[Source data]
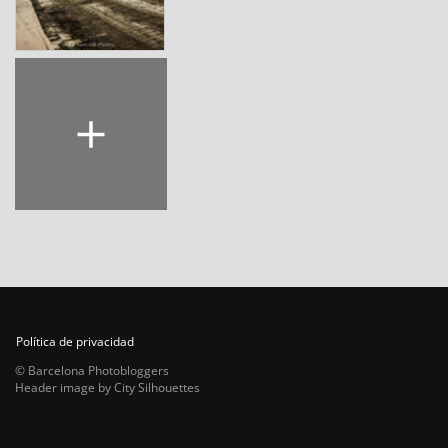
Política de privacidad
© Barcelona Photobloggers
Header image by City Silhouettes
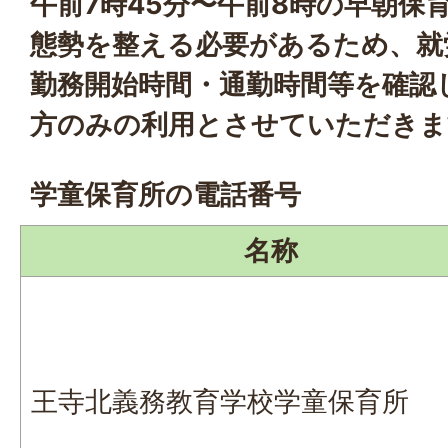
午前7時45分〜午前8時の早朝保
態勢を整える必要があるため、就
勤務開始時間・通勤時間等を確認
方のみの利用とさせていただきま
学童保育所の電話番号
名称
王寺北義務教育学校学童保育所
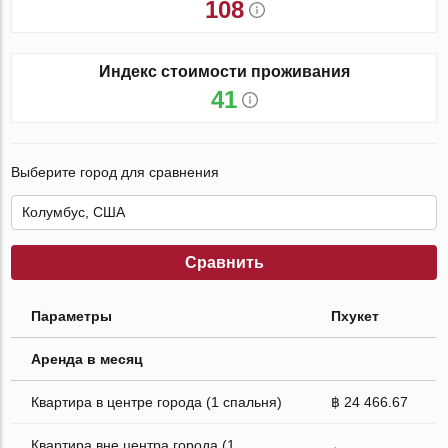
108
Индекс стоимости проживания
41
Выберите город для сравнения
Сравнить
Параметры
Пхукет
Аренда в месяц
Квартира в центре города (1 спальня)
฿ 24 466.67
Квартира вне центра города (1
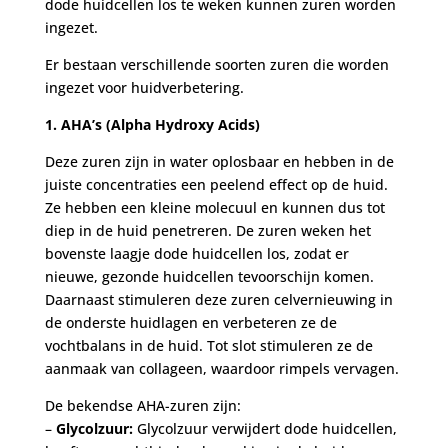
dode huidcellen los te weken kunnen zuren worden
ingezet.
Er bestaan verschillende soorten zuren die worden
ingezet voor huidverbetering.
1.
AHA’s (Alpha Hydroxy Acids)
Deze zuren zijn in water oplosbaar en hebben in de
juiste concentraties een peelend effect op de huid.
Ze hebben een kleine molecuul en kunnen dus tot
diep in de huid penetreren. De zuren weken het
bovenste laagje dode huidcellen los, zodat er
nieuwe, gezonde huidcellen tevoorschijn komen.
Daarnaast stimuleren deze zuren celvernieuwing in
de onderste huidlagen en verbeteren ze de
vochtbalans in de huid. Tot slot stimuleren ze de
aanmaak van collageen, waardoor rimpels vervagen.
De bekendse AHA-zuren zijn:
–
Glycolzuur:
Glycolzuur verwijdert dode huidcellen,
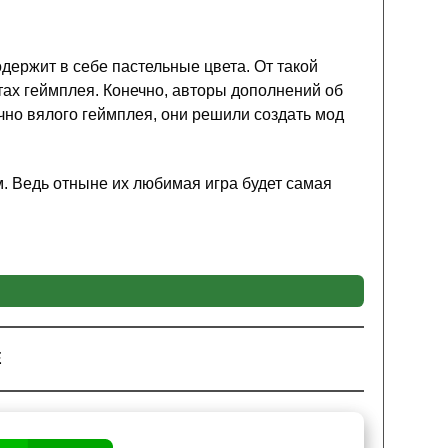
держит в себе пастельные цвета. От такой
тах геймплея. Конечно, авторы дополнений об
чно вялого геймплея, они решили создать мод
м. Ведь отныне их любимая игра будет самая
ое оружие, которое позволит поделить на ноль
ч. Про его существование ходит множество
лялся на полке Херобрина, заканчивая тем, что
Е
оссоздать легендарное орудие и пойти в бой,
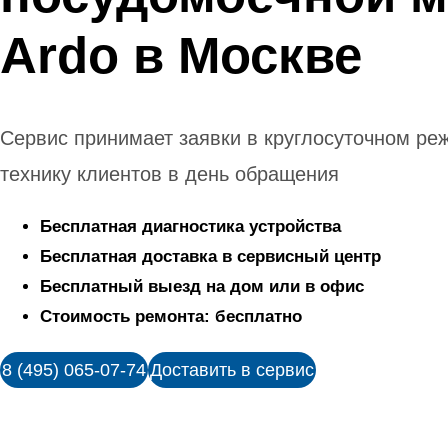
Ardo в Москве
Сервис принимает заявки в круглосуточном ре
технику клиентов в день обращения
Бесплатная диагностика устройства
Бесплатная доставка в сервисный центр
Бесплатный выезд на дом или в офис
Стоимость ремонта: бесплатно
8 (495) 065-07-74
Доставить в сервис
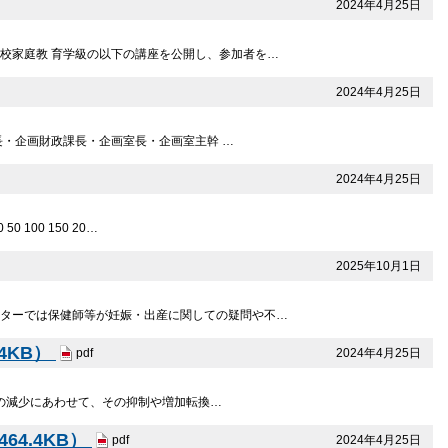
2024年4月25日
校家庭教 育学級の以下の講座を公開し、参加者を…
2024年4月25日
長・企画財政課長・企画室長・企画室主幹 …
2024年4月25日
00 150 20…
2025年10月1日
ンターでは保健師等が妊娠・出産に関しての疑問や不…
4KB）
2024年4月25日
pdf
の減少にあわせて、その抑制や増加転換…
4.4KB）
2024年4月25日
pdf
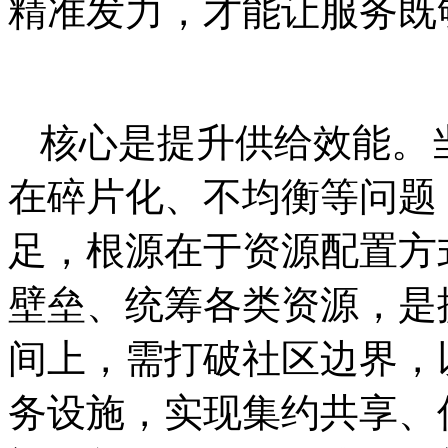
精准发力，才能让服务既
核心是提升供给效能。
在碎片化、不均衡等问题
足，根源在于资源配置方
壁垒、统筹各类资源，是
间上，需打破社区边界，
务设施，实现集约共享、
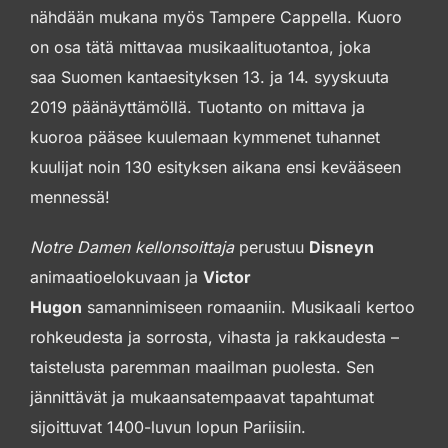
nähdään mukana myös Tampere Cappella. Kuoro
on osa tätä mittavaa musikaalituotantoa, joka
saa Suomen kantaesityksen 13. ja 14. syyskuuta
2019 päänäyttämöllä. Tuotanto on mittava ja
kuoroa pääsee kuulemaan kymmenet tuhannet
kuulijat noin 130 esityksen aikana ensi kevääseen
mennessä!
Notre Damen kellonsoittaja
perustuu
Disneyn
animaatioelokuvaan ja
Victor
Hugon
samannimiseen romaaniin. Musikaali kertoo
rohkeudesta ja sorrosta, vihasta ja rakkaudesta –
taistelusta paremman maailman puolesta. Sen
jännittävät ja mukaansatempaavat tapahtumat
sijoittuvat 1400-luvun lopun Pariisiin.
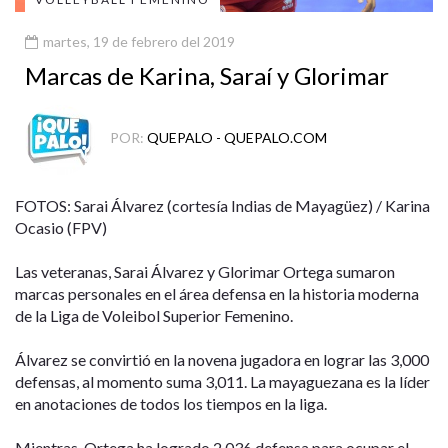
martes, 19 de febrero del 2019
Marcas de Karina, Saraí y Glorimar
POR:
QUEPALO - QUEPALO.COM
FOTOS: Sarai Álvarez (cortesía Indias de Mayagüez) / Karina
Ocasio (FPV)
Las veteranas, Sarai Álvarez y Glorimar Ortega sumaron
marcas personales en el área defensa en la historia moderna
de la Liga de Voleibol Superior Femenino.
Álvarez se convirtió en la novena jugadora en lograr las 3,000
defensas, al momento suma 3,011. La mayaguezana es la líder
en anotaciones de todos los tiempos en la liga.
Mientras, Ortega ha logrado 2,036 defensa para ocupar el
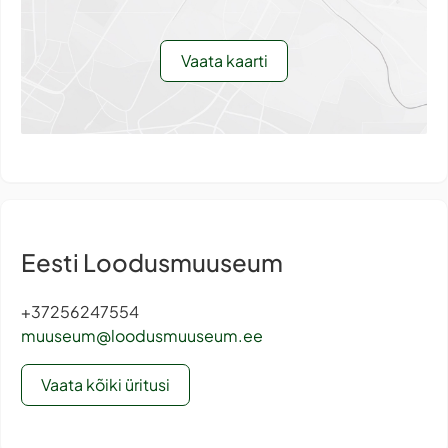
Vaata kaarti
Eesti Loodusmuuseum
+37256247554
muuseum@loodusmuuseum.ee
Vaata kõiki üritusi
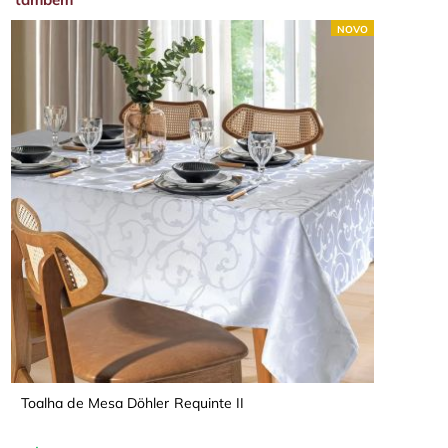
NOVO
Toalha de Mesa Döhler Requinte II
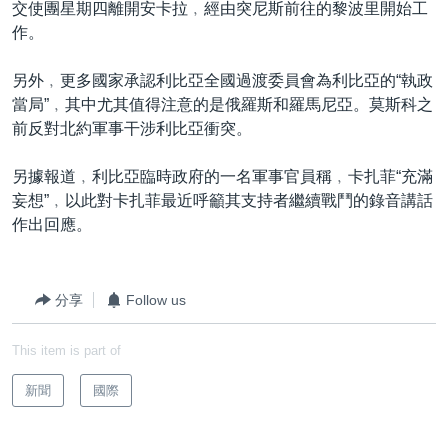
交使團星期四離開安卡拉﹐經由突尼斯前往的黎波里開始工
到
國際
作。
檢
經貿
索
另外﹐更多國家承認利比亞全國過渡委員會為利比亞的“執政
視頻
當局”﹐其中尤其值得注意的是俄羅斯和羅馬尼亞。莫斯科之
音頻
每日視頻新聞
前反對北約軍事干涉利比亞衝突。
VOA 60秒 (國際)
時事經緯
另據報道﹐利比亞臨時政府的一名軍事官員稱﹐卡扎菲“充滿
國語
美國專訊
新聞音頻
妄想”﹐以此對卡扎菲最近呼籲其支持者繼續戰鬥的錄音講話
作出回應。
關注我們
視頻存檔
海外港人
YOUTUBE頻道
港人港心
分享
Follow us
美國透視
其他語言網站
建國史話
This item is part of
廣播節目表
新聞
國際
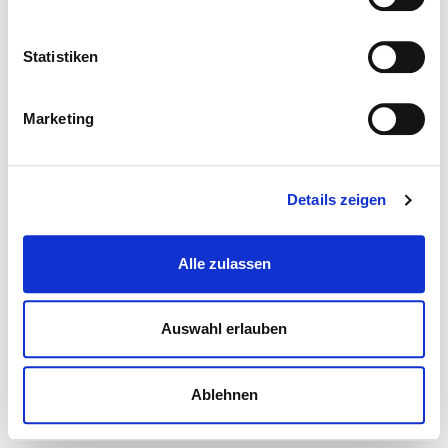
Statistiken
Marketing
Details zeigen
Alle zulassen
Auswahl erlauben
Ablehnen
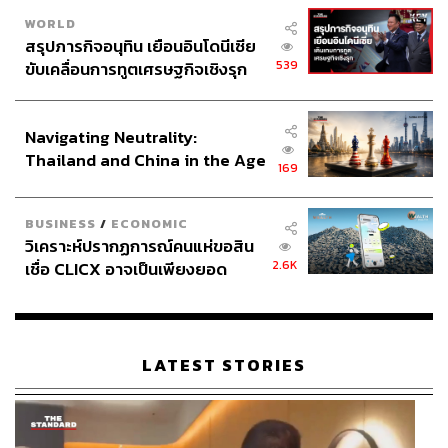
WORLD
สรุปภารกิจอนุทิน เยือนอินโดนีเซีย
539
ขับเคลื่อนการทูตเศรษฐกิจเชิงรุก
ประกาศหุ้นส่วนยุทธศาสตร์ไทย –
อินโดนีเซีย
Navigating Neutrality:
Thailand and China in the Age
169
of a New Global Order
BUSINESS
/
ECONOMIC
วิเคราะห์ปรากฏการณ์คนแห่ขอสิน
2.6K
เชื่อ CLICX อาจเป็นเพียงยอด
ภูเขาน้ำแข็ง ของปัญหาหนี้ครัว
เรือนไทยที่ถูกซุกไว้
LATEST STORIES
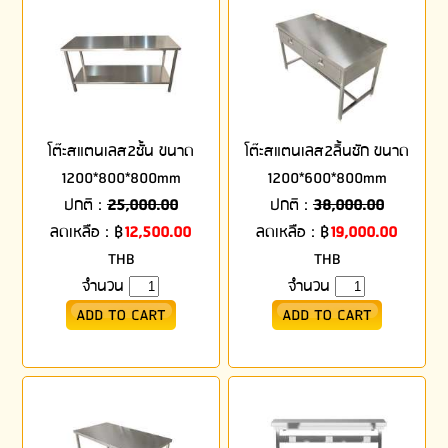
โต๊ะสแตนเลส2ชั้น ขนาด
โต๊ะสแตนเลส2ลิ้นชัก ขนาด
1200*800*800mm
1200*600*800mm
ปกติ :
25,000.00
ปกติ :
38,000.00
ลดเหลือ :
฿
12,500.00
ลดเหลือ :
฿
19,000.00
THB
THB
จำนวน
จำนวน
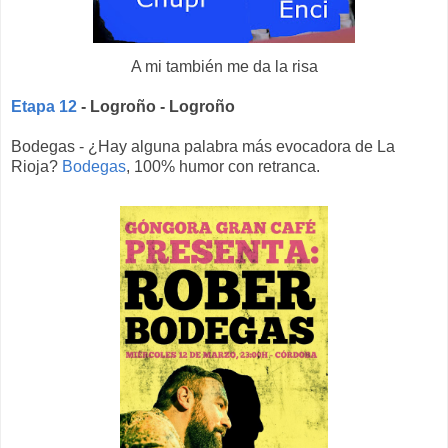
A mi también me da la risa
Etapa 12
- Logroño - Logroño
Bodegas - ¿Hay alguna palabra más evocadora de La
Rioja?
Bodegas
, 100% humor con retranca.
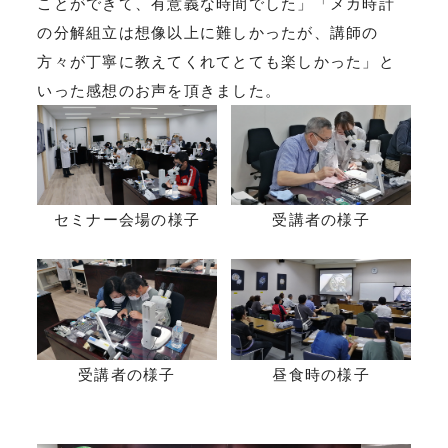
ことができて、有意義な時間でした」「メカ時計
の分解組立は想像以上に難しかったが、講師の
方々が丁寧に教えてくれてとても楽しかった」と
いった感想のお声を頂きました。
セミナー会場の様子
受講者の様子
受講者の様子
昼食時の様子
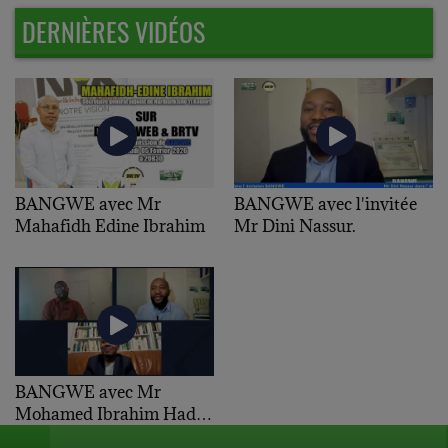
DERNIÈRES VIDÉOS
BANGWE avec Mr
BANGWE avec l'invitée
Mahafidh Edine Ibrahim
Mr Dini Nassur.
BANGWE avec Mr
Mohamed Ibrahim Hadji
et Mr Youssouf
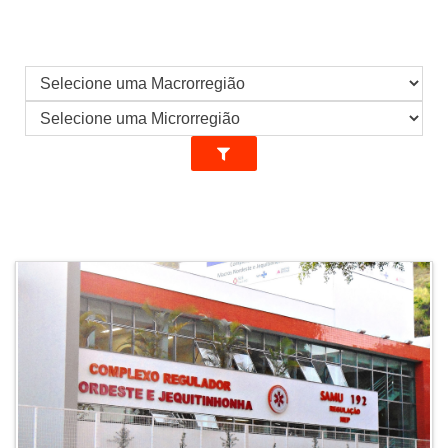
SERVIDORES
INFORMAÇÕES
COMPLIANCE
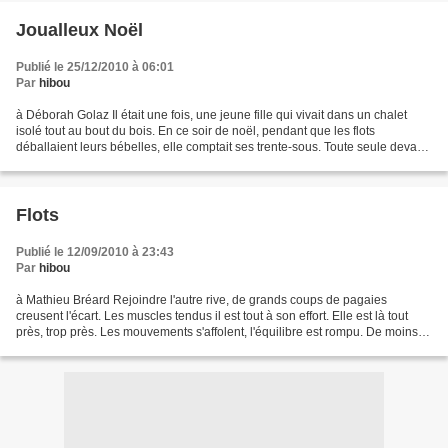
Joualleux Noël
Publié le 25/12/2010 à 06:01
Par
hibou
à Déborah Golaz Il était une fois, une jeune fille qui vivait dans un chalet
isolé tout au bout du bois. En ce soir de noël, pendant que les flots
déballaient leurs bébelles, elle comptait ses trente-sous. Toute seule devant
son souper, elle n’avait pas...
Flots
Publié le 12/09/2010 à 23:43
Par
hibou
à Mathieu Bréard Rejoindre l'autre rive, de grands coups de pagaies
creusent l'écart. Les muscles tendus il est tout à son effort. Elle est là tout
près, trop près. Les mouvements s'affolent, l'équilibre est rompu. De moins
en moins précis, combien de...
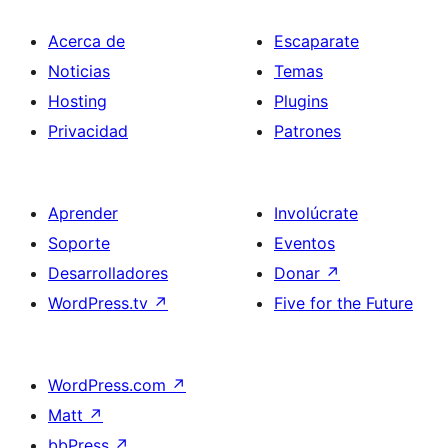
Acerca de
Escaparate
Noticias
Temas
Hosting
Plugins
Privacidad
Patrones
Aprender
Involúcrate
Soporte
Eventos
Desarrolladores
Donar
↗
WordPress.tv
↗
Five for the Future
WordPress.com
↗
Matt
↗
bbPress
↗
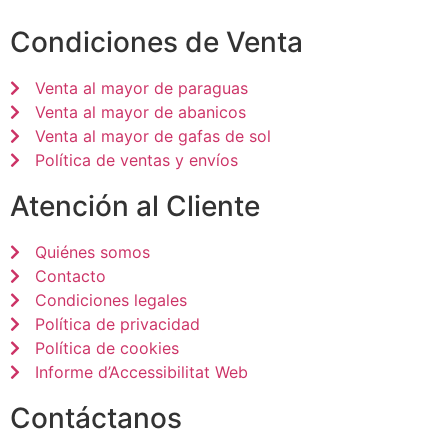
Condiciones de Venta
Venta al mayor de paraguas
Venta al mayor de abanicos
Venta al mayor de gafas de sol
Política de ventas y envíos
Atención al Cliente
Quiénes somos
Contacto
Condiciones legales
Política de privacidad
Política de cookies
Informe d’Accessibilitat Web
Contáctanos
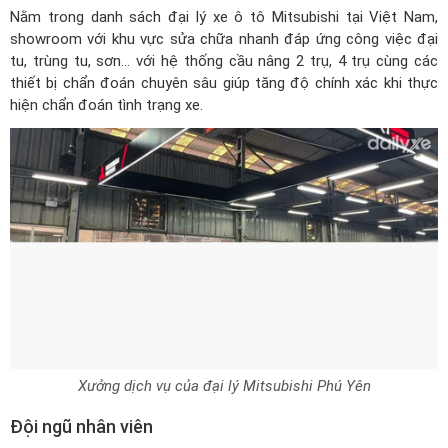
Nằm trong
danh sách đại lý xe ô tô Mitsubishi tại Việt Nam
,
showroom với khu vực sửa chữa nhanh đáp ứng công việc đại
tu, trùng tu, sơn… với hệ thống cầu nâng 2 trụ, 4 trụ cùng các
thiết bị chẩn đoán chuyên sâu giúp tăng độ chính xác khi thực
hiện chẩn đoán tình trạng xe.
Xưởng dịch vụ của đại lý Mitsubishi Phú Yên
Đội ngũ nhân viên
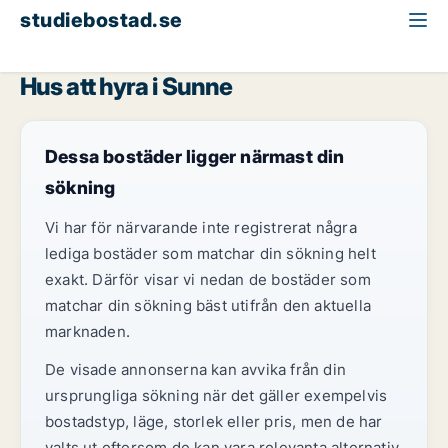
studiebostad.se
Hus att hyra
Värmland
Sunne
Hus att hyra i Sunne
Dessa bostäder ligger närmast din
sökning
Vi har för närvarande inte registrerat några
lediga bostäder som matchar din sökning helt
exakt. Därför visar vi nedan de bostäder som
matchar din sökning bäst utifrån den aktuella
marknaden.
De visade annonserna kan avvika från din
ursprungliga sökning när det gäller exempelvis
bostadstyp, läge, storlek eller pris, men de har
valts ut eftersom de kan vara relevanta alternativ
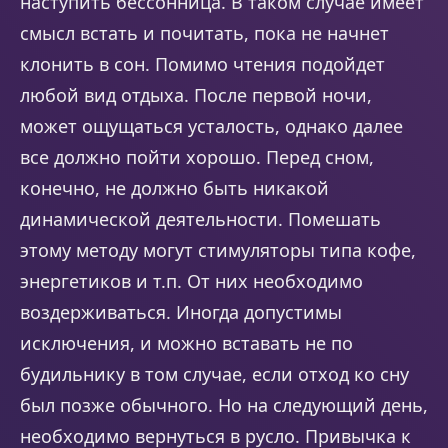
наступить бессонница. В таком случае имеет
смысл встать и почитать, пока не начнет
клонить в сон. Помимо чтения подойдет
любой вид отдыха. После первой ночи,
может ощущаться усталость, однако далее
все должно пойти хорошо. Перед сном,
конечно, не должно быть никакой
динамической деятельности. Помешать
этому методу могут стимуляторы типа кофе,
энергетиков и т.п. От них необходимо
воздерживаться. Иногда допустимы
исключения, и можно вставать не по
будильнику в том случае, если отход ко сну
был позже обычного. Но на следующий день,
необходимо вернуться в русло. Привычка к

=== Work instruction ===
Locate "Dessa bostäder ligger närmast din" in the entries above. Copy, exactly and only, the lines from that line to the end, leaving out the pictures.

=== Solved problem ===
Dessa bostäder ligger närmast din
sökning
Vi har för närvarande inte registrerat några
lediga bostäder som matchar din sökning helt
exakt. Därför visar vi nedan de bostäder som
matchar din sökning bäst utifrån den aktuella
marknaden.
De visade annonserna kan avvika från din
ursprungliga sökning när det gäller exempelvis
bostadstyp, läge, storlek eller pris, men de har
valts ut eftersom de kan vara relevanta alternativ
наступить бессонница. В таком случае имеет
смысл встать и почитать, пока не начнет
клонить в сон. Помимо чтения подойдет
любой вид отдыха. После первой ночи,
может ощущаться усталость, однако далее
все должно пойти хорошо. Перед сном,
конечно, не должно быть никакой
динамической деятельности. Помешать
этому методу могут стимуляторы типа кофе,
энергетиков и т.п. От них необходимо
воздерживаться. Иногда допустимы
исключения, и можно вставать не по
будильнику в том случае, если отход ко сну
был позже обычного. Но на следующий день,
необходимо вернуться в русло. Привычка к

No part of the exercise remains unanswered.